**Your assignment:** Transcribe the listing in full, word for word; pictures do not belong in the copy.

**Extracted entries:**
++++++++++
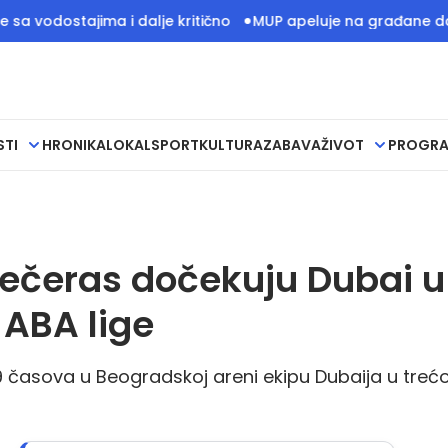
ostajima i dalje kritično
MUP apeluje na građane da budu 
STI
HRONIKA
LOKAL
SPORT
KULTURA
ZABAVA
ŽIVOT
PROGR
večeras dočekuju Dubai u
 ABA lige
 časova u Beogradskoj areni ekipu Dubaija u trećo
++++++++++
**Completed task:**
ostajima i dalje kritično
MUP apeluje na građane da budu 
STI
HRONIKA
LOKAL
SPORT
KULTURA
ZABAVA
ŽIVOT
PROGR
večeras dočekuju Dubai u
 ABA lige
 časova u Beogradskoj areni ekipu Dubaija u trećo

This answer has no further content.